• _EXERCISE MATERIALS_
☆ ☆ ☆ ☆ ☆ ☆ ☆
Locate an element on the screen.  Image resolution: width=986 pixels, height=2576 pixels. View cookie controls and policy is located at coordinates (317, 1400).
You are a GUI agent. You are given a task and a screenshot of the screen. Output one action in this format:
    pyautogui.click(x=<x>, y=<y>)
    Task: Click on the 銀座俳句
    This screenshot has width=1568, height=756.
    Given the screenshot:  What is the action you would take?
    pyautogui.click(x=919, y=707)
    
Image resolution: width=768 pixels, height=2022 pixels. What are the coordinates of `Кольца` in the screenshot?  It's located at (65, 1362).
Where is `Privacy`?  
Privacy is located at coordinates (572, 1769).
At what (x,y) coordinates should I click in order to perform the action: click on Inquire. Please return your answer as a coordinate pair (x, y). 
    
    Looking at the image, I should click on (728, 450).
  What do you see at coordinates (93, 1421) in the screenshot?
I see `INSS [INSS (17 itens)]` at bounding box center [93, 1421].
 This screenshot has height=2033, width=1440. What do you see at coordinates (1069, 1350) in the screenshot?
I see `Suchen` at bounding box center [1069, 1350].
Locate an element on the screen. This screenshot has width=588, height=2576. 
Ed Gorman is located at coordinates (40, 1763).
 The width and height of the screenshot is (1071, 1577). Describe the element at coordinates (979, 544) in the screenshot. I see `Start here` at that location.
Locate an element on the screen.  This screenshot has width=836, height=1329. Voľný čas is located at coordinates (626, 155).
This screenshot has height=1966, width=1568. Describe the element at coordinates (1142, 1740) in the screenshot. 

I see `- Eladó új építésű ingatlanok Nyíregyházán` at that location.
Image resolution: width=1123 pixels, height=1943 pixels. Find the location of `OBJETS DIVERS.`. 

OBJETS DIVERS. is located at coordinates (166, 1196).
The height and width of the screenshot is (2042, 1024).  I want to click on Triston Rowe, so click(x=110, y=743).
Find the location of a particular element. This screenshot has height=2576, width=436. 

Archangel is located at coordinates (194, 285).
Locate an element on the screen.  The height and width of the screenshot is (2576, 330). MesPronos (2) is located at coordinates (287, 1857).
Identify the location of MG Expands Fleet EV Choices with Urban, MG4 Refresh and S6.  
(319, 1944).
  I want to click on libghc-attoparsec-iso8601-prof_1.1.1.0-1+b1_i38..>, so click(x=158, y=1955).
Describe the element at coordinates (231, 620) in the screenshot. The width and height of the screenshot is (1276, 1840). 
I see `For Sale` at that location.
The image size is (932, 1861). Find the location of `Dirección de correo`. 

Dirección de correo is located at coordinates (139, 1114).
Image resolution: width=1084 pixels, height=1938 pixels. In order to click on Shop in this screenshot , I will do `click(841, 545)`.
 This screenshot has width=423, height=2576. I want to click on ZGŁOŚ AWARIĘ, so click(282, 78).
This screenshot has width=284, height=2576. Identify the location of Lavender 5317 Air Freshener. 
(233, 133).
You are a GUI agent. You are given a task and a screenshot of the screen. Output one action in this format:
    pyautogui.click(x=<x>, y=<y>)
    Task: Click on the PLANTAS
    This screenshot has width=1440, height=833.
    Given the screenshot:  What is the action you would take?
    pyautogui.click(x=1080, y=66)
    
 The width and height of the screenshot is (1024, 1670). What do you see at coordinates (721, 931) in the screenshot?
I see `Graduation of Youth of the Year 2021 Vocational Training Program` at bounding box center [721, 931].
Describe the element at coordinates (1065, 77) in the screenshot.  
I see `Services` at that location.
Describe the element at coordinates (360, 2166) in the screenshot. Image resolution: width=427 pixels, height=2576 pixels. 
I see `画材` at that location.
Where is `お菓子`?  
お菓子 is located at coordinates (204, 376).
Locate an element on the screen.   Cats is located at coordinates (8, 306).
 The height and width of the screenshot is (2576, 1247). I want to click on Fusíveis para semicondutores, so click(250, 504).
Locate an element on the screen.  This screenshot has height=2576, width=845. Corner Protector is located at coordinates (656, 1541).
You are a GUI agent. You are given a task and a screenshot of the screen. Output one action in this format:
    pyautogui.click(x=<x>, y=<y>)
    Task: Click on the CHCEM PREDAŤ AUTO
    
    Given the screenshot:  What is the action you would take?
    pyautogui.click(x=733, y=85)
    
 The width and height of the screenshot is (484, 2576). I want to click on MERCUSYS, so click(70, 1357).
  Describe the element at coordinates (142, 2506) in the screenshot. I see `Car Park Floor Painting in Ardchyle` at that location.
☆ ☆ ☆ ☆ ☆ ☆ ☆
• _PROBLEM STATEMENT_
Copy every record again, keeping each word unchanged.

• _ANSWER SECTION_
Locate an element on the screen.  Image resolution: width=986 pixels, height=2576 pixels. View cookie controls and policy is located at coordinates (317, 1400).
You are a GUI agent. You are given a task and a screenshot of the screen. Output one action in this format:
    pyautogui.click(x=<x>, y=<y>)
    Task: Click on the 銀座俳句
    This screenshot has width=1568, height=756.
    Given the screenshot:  What is the action you would take?
    pyautogui.click(x=919, y=707)
    
Image resolution: width=768 pixels, height=2022 pixels. What are the coordinates of `Кольца` in the screenshot?  It's located at (65, 1362).
Where is `Privacy`?  
Privacy is located at coordinates (572, 1769).
At what (x,y) coordinates should I click in order to perform the action: click on Inquire. Please return your answer as a coordinate pair (x, y). 
    
    Looking at the image, I should click on (728, 450).
  What do you see at coordinates (93, 1421) in the screenshot?
I see `INSS [INSS (17 itens)]` at bounding box center [93, 1421].
 This screenshot has height=2033, width=1440. What do you see at coordinates (1069, 1350) in the screenshot?
I see `Suchen` at bounding box center [1069, 1350].
Locate an element on the screen. This screenshot has width=588, height=2576. 
Ed Gorman is located at coordinates (40, 1763).
 The width and height of the screenshot is (1071, 1577). Describe the element at coordinates (979, 544) in the screenshot. I see `Start here` at that location.
Locate an element on the screen.  This screenshot has width=836, height=1329. Voľný čas is located at coordinates (626, 155).
This screenshot has height=1966, width=1568. Describe the element at coordinates (1142, 1740) in the screenshot. 

I see `- Eladó új építésű ingatlanok Nyíregyházán` at that location.
Image resolution: width=1123 pixels, height=1943 pixels. Find the location of `OBJETS DIVERS.`. 

OBJETS DIVERS. is located at coordinates (166, 1196).
The height and width of the screenshot is (2042, 1024).  I want to click on Triston Rowe, so click(x=110, y=743).
Find the location of a particular element. This screenshot has height=2576, width=436. 

Archangel is located at coordinates (194, 285).
Locate an element on the screen.  The height and width of the screenshot is (2576, 330). MesPronos (2) is located at coordinates (287, 1857).
Identify the location of MG Expands Fleet EV Choices with Urban, MG4 Refresh and S6.  
(319, 1944).
  I want to click on libghc-attoparsec-iso8601-prof_1.1.1.0-1+b1_i38..>, so click(x=158, y=1955).
Describe the element at coordinates (231, 620) in the screenshot. The width and height of the screenshot is (1276, 1840). 
I see `For Sale` at that location.
The image size is (932, 1861). Find the location of `Dirección de correo`. 

Dirección de correo is located at coordinates (139, 1114).
Image resolution: width=1084 pixels, height=1938 pixels. In order to click on Shop in this screenshot , I will do `click(841, 545)`.
 This screenshot has width=423, height=2576. I want to click on ZGŁOŚ AWARIĘ, so click(282, 78).
This screenshot has width=284, height=2576. Identify the location of Lavender 5317 Air Freshener. 
(233, 133).
You are a GUI agent. You are given a task and a screenshot of the screen. Output one action in this format:
    pyautogui.click(x=<x>, y=<y>)
    Task: Click on the PLANTAS
    This screenshot has width=1440, height=833.
    Given the screenshot:  What is the action you would take?
    pyautogui.click(x=1080, y=66)
    
 The width and height of the screenshot is (1024, 1670). What do you see at coordinates (721, 931) in the screenshot?
I see `Graduation of Youth of the Year 2021 Vocational Training Program` at bounding box center [721, 931].
Describe the element at coordinates (1065, 77) in the screenshot.  
I see `Services` at that location.
Describe the element at coordinates (360, 2166) in the screenshot. Image resolution: width=427 pixels, height=2576 pixels. 
I see `画材` at that location.
Where is `お菓子`?  
お菓子 is located at coordinates (204, 376).
Locate an element on the screen.   Cats is located at coordinates (8, 306).
 The height and width of the screenshot is (2576, 1247). I want to click on Fusíveis para semicondutores, so click(250, 504).
Locate an element on the screen.  This screenshot has height=2576, width=845. Corner Protector is located at coordinates (656, 1541).
You are a GUI agent. You are given a task and a screenshot of the screen. Output one action in this format:
    pyautogui.click(x=<x>, y=<y>)
    Task: Click on the CHCEM PREDAŤ AUTO
    
    Given the screenshot:  What is the action you would take?
    pyautogui.click(x=733, y=85)
    
 The width and height of the screenshot is (484, 2576). I want to click on MERCUSYS, so click(70, 1357).
  Describe the element at coordinates (142, 2506) in the screenshot. I see `Car Park Floor Painting in Ardchyle` at that location.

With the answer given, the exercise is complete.